* [YOUR ASSIGNMENT]
The output is the lines below from the one with "церковную жизнь." through the one with "медицинский протокол. Они", both included, printed exactly and with no other line.

* [SUPPLIED DATA]
═══
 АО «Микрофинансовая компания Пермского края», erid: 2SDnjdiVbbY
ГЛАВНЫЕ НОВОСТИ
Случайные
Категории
═══
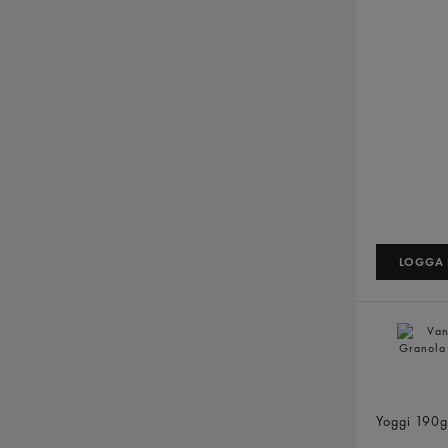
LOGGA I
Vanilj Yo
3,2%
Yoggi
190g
═══
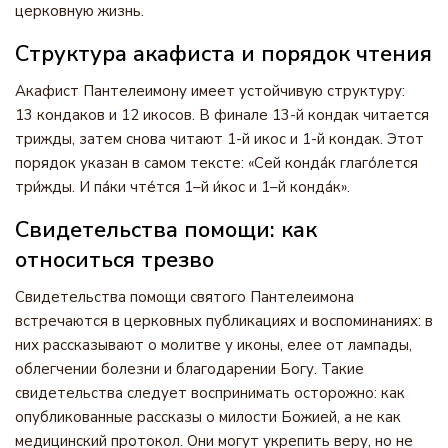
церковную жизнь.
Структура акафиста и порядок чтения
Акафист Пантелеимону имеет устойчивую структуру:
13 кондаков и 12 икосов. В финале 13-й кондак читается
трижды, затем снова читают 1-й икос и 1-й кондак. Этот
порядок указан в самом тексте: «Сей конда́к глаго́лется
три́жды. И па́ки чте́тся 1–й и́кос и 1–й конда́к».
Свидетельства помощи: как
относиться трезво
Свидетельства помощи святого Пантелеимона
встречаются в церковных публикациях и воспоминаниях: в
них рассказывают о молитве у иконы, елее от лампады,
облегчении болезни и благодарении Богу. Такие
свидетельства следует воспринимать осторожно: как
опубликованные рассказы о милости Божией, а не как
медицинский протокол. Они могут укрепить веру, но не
═══
* [FINAL ANSWER]
церковную жизнь.
Структура акафиста и порядок чтения
Акафист Пантелеимону имеет устойчивую структуру:
13 кондаков и 12 икосов. В финале 13-й кондак читается
трижды, затем снова читают 1-й икос и 1-й кондак. Этот
порядок указан в самом тексте: «Сей конда́к глаго́лется
три́жды. И па́ки чте́тся 1–й и́кос и 1–й конда́к».
Свидетельства помощи: как
относиться трезво
Свидетельства помощи святого Пантелеимона
встречаются в церковных публикациях и воспоминаниях: в
них рассказывают о молитве у иконы, елее от лампады,
облегчении болезни и благодарении Богу. Такие
свидетельства следует воспринимать осторожно: как
опубликованные рассказы о милости Божией, а не как
медицинский протокол. Они могут укрепить веру, но не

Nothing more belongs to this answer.